### DATA SUPPLIED
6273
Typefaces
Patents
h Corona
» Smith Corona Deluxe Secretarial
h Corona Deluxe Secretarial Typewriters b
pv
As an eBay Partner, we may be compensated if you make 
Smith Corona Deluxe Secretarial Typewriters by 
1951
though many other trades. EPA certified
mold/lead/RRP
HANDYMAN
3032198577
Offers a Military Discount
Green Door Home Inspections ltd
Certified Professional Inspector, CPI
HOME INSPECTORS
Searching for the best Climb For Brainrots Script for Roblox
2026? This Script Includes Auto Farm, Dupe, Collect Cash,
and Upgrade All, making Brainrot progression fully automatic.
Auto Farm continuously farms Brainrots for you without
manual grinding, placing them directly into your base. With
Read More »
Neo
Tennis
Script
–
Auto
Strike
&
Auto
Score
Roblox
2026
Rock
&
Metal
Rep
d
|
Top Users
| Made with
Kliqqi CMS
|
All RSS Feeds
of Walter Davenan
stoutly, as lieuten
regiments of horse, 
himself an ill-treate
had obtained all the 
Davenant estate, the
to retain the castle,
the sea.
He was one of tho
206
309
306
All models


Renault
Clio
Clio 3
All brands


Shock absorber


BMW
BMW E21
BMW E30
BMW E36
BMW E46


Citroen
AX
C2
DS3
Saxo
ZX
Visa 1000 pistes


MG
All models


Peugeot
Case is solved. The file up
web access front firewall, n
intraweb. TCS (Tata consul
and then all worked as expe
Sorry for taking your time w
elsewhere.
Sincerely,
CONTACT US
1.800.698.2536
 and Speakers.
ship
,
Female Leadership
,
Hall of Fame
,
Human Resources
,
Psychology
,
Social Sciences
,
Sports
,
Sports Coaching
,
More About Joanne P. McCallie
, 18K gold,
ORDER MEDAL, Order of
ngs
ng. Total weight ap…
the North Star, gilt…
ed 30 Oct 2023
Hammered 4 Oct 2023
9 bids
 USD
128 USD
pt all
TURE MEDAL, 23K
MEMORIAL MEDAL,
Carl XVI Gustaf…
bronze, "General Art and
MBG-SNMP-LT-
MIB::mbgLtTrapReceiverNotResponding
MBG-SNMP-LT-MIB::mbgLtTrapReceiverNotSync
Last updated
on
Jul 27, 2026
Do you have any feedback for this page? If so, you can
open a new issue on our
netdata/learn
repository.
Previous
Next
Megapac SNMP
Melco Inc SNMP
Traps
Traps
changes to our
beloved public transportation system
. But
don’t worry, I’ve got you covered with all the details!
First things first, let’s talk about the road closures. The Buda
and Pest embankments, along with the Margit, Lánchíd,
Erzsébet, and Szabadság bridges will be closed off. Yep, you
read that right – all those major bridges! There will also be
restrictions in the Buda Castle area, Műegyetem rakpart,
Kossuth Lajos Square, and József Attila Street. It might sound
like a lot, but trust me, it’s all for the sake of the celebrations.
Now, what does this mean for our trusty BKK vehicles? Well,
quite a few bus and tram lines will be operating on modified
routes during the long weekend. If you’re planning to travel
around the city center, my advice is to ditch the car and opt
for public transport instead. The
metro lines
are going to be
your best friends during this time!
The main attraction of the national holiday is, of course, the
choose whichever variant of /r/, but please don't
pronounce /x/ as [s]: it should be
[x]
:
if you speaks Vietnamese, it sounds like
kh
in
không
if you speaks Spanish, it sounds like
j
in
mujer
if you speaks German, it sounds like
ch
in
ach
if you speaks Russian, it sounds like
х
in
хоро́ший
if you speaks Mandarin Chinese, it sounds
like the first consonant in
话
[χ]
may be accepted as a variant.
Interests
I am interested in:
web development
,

### TASK BRIEF
Repeat the records exactly, leaving out none of them.

### EXERCISE RESULT
6273
Typefaces
Patents
h Corona
» Smith Corona Deluxe Secretarial
h Corona Deluxe Secretarial Typewriters b
pv
As an eBay Partner, we may be compensated if you make 
Smith Corona Deluxe Secretarial Typewriters by 
1951
though many other trades. EPA certified
mold/lead/RRP
HANDYMAN
3032198577
Offers a Military Discount
Green Door Home Inspections ltd
Certified Professional Inspector, CPI
HOME INSPECTORS
Searching for the best Climb For Brainrots Script for Roblox
2026? This Script Includes Auto Farm, Dupe, Collect Cash,
and Upgrade All, making Brainrot progression fully automatic.
Auto Farm continuously farms Brainrots for you without
manual grinding, placing them directly into your base. With
Read More »
Neo
Tennis
Script
–
Auto
Strike
&
Auto
Score
Roblox
2026
Rock
&
Metal
Rep
d
|
Top Users
| Made with
Kliqqi CMS
|
All RSS Feeds
of Walter Davenan
stoutly, as lieuten
regiments of horse, 
himself an ill-treate
had obtained all the 
Davenant estate, the
to retain the castle,
the sea.
He was one of tho
206
309
306
All models


Renault
Clio
Clio 3
All brands


Shock absorber


BMW
BMW E21
BMW E30
BMW E36
BMW E46


Citroen
AX
C2
DS3
Saxo
ZX
Visa 1000 pistes


MG
All models


Peugeot
Case is solved. The file up
web access front firewall, n
intraweb. TCS (Tata consul
and then all worked as expe
Sorry for taking your time w
elsewhere.
Sincerely,
CONTACT US
1.800.698.2536
 and Speakers.
ship
,
Female Leadership
,
Hall of Fame
,
Human Resources
,
Psychology
,
Social Sciences
,
Sports
,
Sports Coaching
,
More About Joanne P. McCallie
, 18K gold,
ORDER MEDAL, Order of
ngs
ng. Total weight ap…
the North Star, gilt…
ed 30 Oct 2023
Hammered 4 Oct 2023
9 bids
 USD
128 USD
pt all
TURE MEDAL, 23K
MEMORIAL MEDAL,
Carl XVI Gustaf…
bronze, "General Art and
MBG-SNMP-LT-
MIB::mbgLtTrapReceiverNotResponding
MBG-SNMP-LT-MIB::mbgLtTrapReceiverNotSync
Last updated
on
Jul 27, 2026
Do you have any feedback for this page? If so, you can
open a new issue on our
netdata/learn
repository.
Previous
Next
Megapac SNMP
Melco Inc SNMP
Traps
Traps
changes to our
beloved public transportation system
. But
don’t worry, I’ve got you covered with all the details!
First things first, let’s talk about the road closures. The Buda
and Pest embankments, along with the Margit, Lánchíd,
Erzsébet, and Szabadság bridges will be closed off. Yep, you
read that right – all those major bridges! There will also be
restrictions in the Buda Castle area, Műegyetem rakpart,
Kossuth Lajos Square, and József Attila Street. It might sound
like a lot, but trust me, it’s all for the sake of the celebrations.
Now, what does this mean for our trusty BKK vehicles? Well,
quite a few bus and tram lines will be operating on modified
routes during the long weekend. If you’re planning to travel
around the city center, my advice is to ditch the car and opt
for public transport instead. The
metro lines
are going to be
your best friends during this time!
The main attraction of the national holiday is, of course, the
choose whichever variant of /r/, but please don't
pronounce /x/ as [s]: it should be
[x]
:
if you speaks Vietnamese, it sounds like
kh
in
không
if you speaks Spanish, it sounds like
j
in
mujer
if you speaks German, it sounds like
ch
in
ach
if you speaks Russian, it sounds like
х
in
хоро́ший
if you speaks Mandarin Chinese, it sounds
like the first consonant in
话
[χ]
may be accepted as a variant.
Interests
I am interested in:
web development
,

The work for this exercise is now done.